About this task: Please repeat every entry exactly as given, apart from dropping the images.

·····

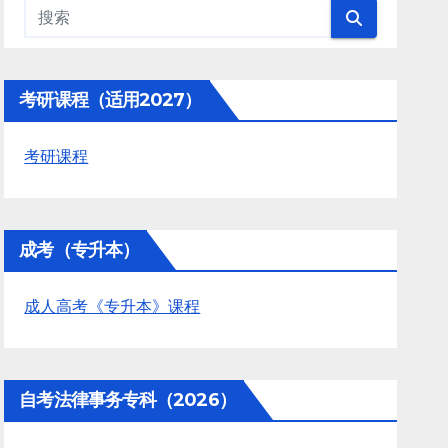
考研课程（适用2027）
考研课程
成考（专升本）
成人高考《专升本》课程
自考法律事务专科（2026）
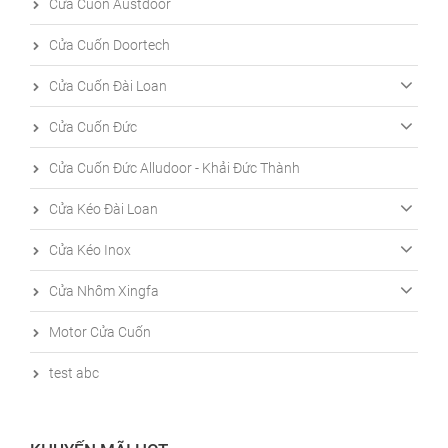
Cửa Cuốn Austdoor
Cửa Cuốn Doortech
Cửa Cuốn Đài Loan
Cửa Cuốn Đức
Cửa Cuốn Đức Alludoor - Khải Đức Thành
Cửa Kéo Đài Loan
Cửa Kéo Inox
Cửa Nhôm Xingfa
Motor Cửa Cuốn
test abc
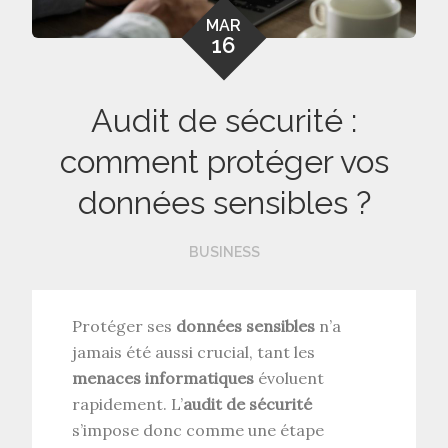
MAR
16
Audit de sécurité :
comment protéger vos
données sensibles ?
BUSINESS
Protéger ses
données sensibles
n’a
jamais été aussi crucial, tant les
menaces informatiques
évoluent
rapidement. L’
audit de sécurité
s’impose donc comme une étape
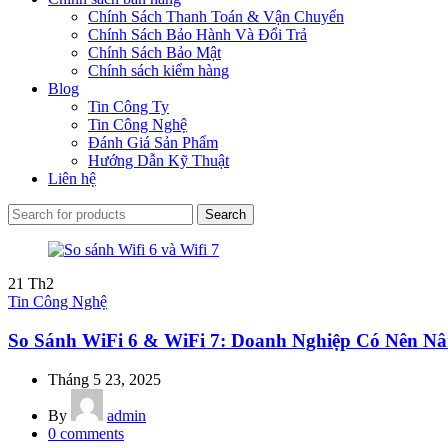
Chính Sách Thanh Toán & Vận Chuyển
Chính Sách Bảo Hành Và Đổi Trả
Chính Sách Bảo Mật
Chính sách kiểm hàng
Blog
Tin Công Ty
Tin Công Nghệ
Đánh Giá Sản Phẩm
Hướng Dẫn Kỹ Thuật
Liên hệ
Search
21
Th2
Tin Công Nghệ
So Sánh WiFi 6 & WiFi 7: Doanh Nghiệp Có Nên N
Tháng 5 23, 2025
By
admin
0
comments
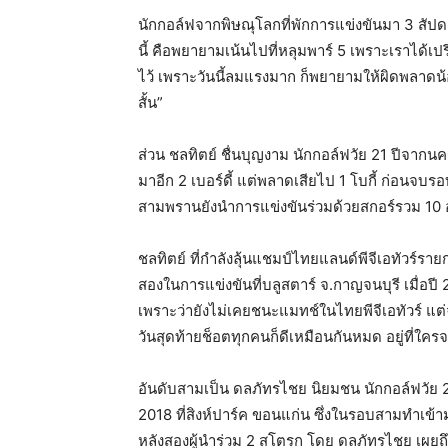
นักกอล์ฟจากพิษณุโลกที่พักการแข่งขันมา 3 สัปดา
นี้ คือพยายามเน้นไปที่หลุมพาร์ 5 เพราะเราได้เ
ไว้ เพราะวันนี้ลมแรงมาก ก็พยายามให้ผิดพลาดน้อย
สั้น”
ส่วน ชลทิตย์ ชื่นบุญงาม นักกอล์ฟวัย 21 ปีจากน
มาอีก 2 เบอร์ดี้ แต่พลาดเสียไป 1 โบกี้ ก่อนจบ
สามพรานยังนำการแข่งขันร่วมด้วยสกอร์รวม 10 อ
ชลทิตย์ ที่กำลังลุ้นแชมป์ไทยแลนด์พีจีเอทัวร์ร
สองในการแข่งขันที่บลูสตาร์ จ.กาญจนบุรี เมื่อป
เพราะว่ายังไม่เคยชนะแมทช์ในไทยพีจีเอทัวร์ แ
วันสุดท้ายช็อตทุกคนก็ดีเหมือนกันหมด อยู่ที่ใคร
อันดับสามเป็น ดลภัทรไชย นิยมชน นักกอล์ฟวัย 
2018 ที่สิงห์ปาร์ค ขอนแก่น ซึ่งในรอบสามทำเข้า
หลังสองผู้นำร่วม 2 สโตรก โดย ดลภัทรไชย เผยถึ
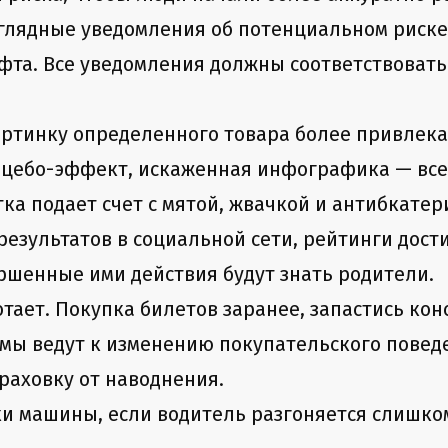
аглядные уведомления об потенциальном риск
офта. Все уведомления должны соответствовать 
артинку определенного товара более привлека
Плацебо-эффект, искаженная инфографика — все
ка подает счет с мятой, жвачкой и антибкатер
езультатов в социальной сети, рейтинги дост
ершенные ими действия будут знать родители.
отает. Покупка билетов заранее, запастись к
мы ведут к изменению покупательского поведе
раховку от наводнения.
ки машины, если водитель разгоняется слишко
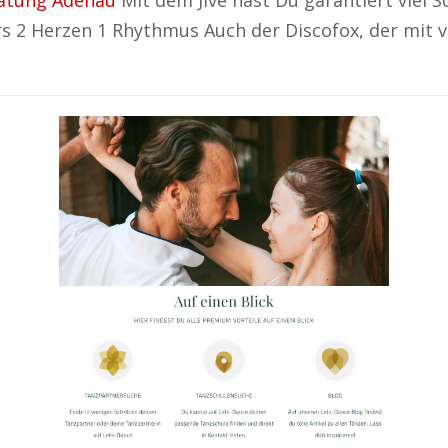
atung Adenau
Mit dem Jive hast Du garantiert viel
s 2 Herzen 1 Rhythmus Auch der Discofox, der mit vi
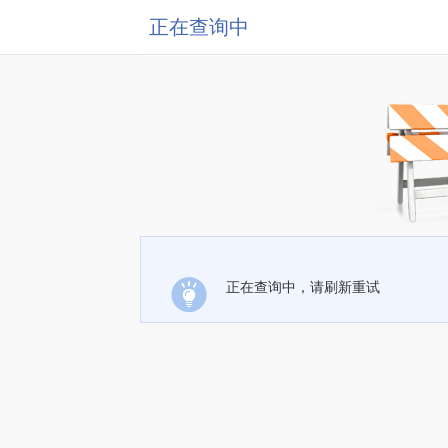
正在查询中
正在查询中，请刷新重试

·····

Solution for this problem:
考研课程（适用2027）
考研课程
成考（专升本）
成人高考《专升本》课程
自考法律事务专科（2026）
Cửa Cuốn Austdoor
Cửa Cuốn Doortech
Cửa Cuốn Đài Loan
Cửa Cuốn Đức
Cửa Cuốn Đức Alludoor - Khải Đức Thành
Cửa Kéo Đài Loan
Cửa Kéo Inox
Cửa Nhôm Xingfa
Motor Cửa Cuốn
test abc
MAR
16
Audit de sécurité :
comment protéger vos
données sensibles ?
BUSINESS
Protéger ses
données sensibles
n’a
jamais été aussi crucial, tant les
menaces informatiques
évoluent
rapidement. L’
audit de sécurité
s’impose donc comme une étape
Chính Sách Thanh Toán & Vận Chuyển
Chính Sách Bảo Hành Và Đổi Trả
Chính Sách Bảo Mật
Chính sách kiểm hàng
Blog
Tin Công Ty
Tin Công Nghệ
Đánh Giá Sản Phẩm
Hướng Dẫn Kỹ Thuật
Liên hệ
Search
21
Th2
Tin Công Nghệ
So Sánh WiFi 6 & WiFi 7: Doanh Nghiệp Có Nên N
Tháng 5 23, 2025
By
admin
0
comments
นักกอล์ฟจากพิษณุโลกที่พักการแข่งขันมา 3 สัปดา
นี้ คือพยายามเน้นไปที่หลุมพาร์ 5 เพราะเราได้เ
ไว้ เพราะวันนี้ลมแรงมาก ก็พยายามให้ผิดพลาดน้อย
สั้น”
ส่วน ชลทิตย์ ชื่นบุญงาม นักกอล์ฟวัย 21 ปีจากน
มาอีก 2 เบอร์ดี้ แต่พลาดเสียไป 1 โบกี้ ก่อนจบ
สามพรานยังนำการแข่งขันร่วมด้วยสกอร์รวม 10 อ
ชลทิตย์ ที่กำลังลุ้นแชมป์ไทยแลนด์พีจีเอทัวร์ร
สองในการแข่งขันที่บลูสตาร์ จ.กาญจนบุรี เมื่อป
เพราะว่ายังไม่เคยชนะแมทช์ในไทยพีจีเอทัวร์ แ
วันสุดท้ายช็อตทุกคนก็ดีเหมือนกันหมด อยู่ที่ใคร
อันดับสามเป็น ดลภัทรไชย นิยมชน นักกอล์ฟวัย 
2018 ที่สิงห์ปาร์ค ขอนแก่น ซึ่งในรอบสามทำเข้า
หลังสองผู้นำร่วม 2 สโตรก โดย ดลภัทรไชย เผยถึ
аглядные уведомления об потенциальном риск
офта. Все уведомления должны соответствовать 
артинку определенного товара более привлека
Плацебо-эффект, искаженная инфографика — все
ка подает счет с мятой, жвачкой и антибкатер
езультатов в социальной сети, рейтинги дост
ершенные ими действия будут знать родители.
отает. Покупка билетов заранее, запастись к
мы ведут к изменению покупательского поведе
раховку от наводнения.
ки машины, если водитель разгоняется слишко
atung Adenau
Mit dem Jive hast Du garantiert viel
s 2 Herzen 1 Rhythmus Auch der Discofox, der mit vi
正在查询中
正在查询中，请刷新重试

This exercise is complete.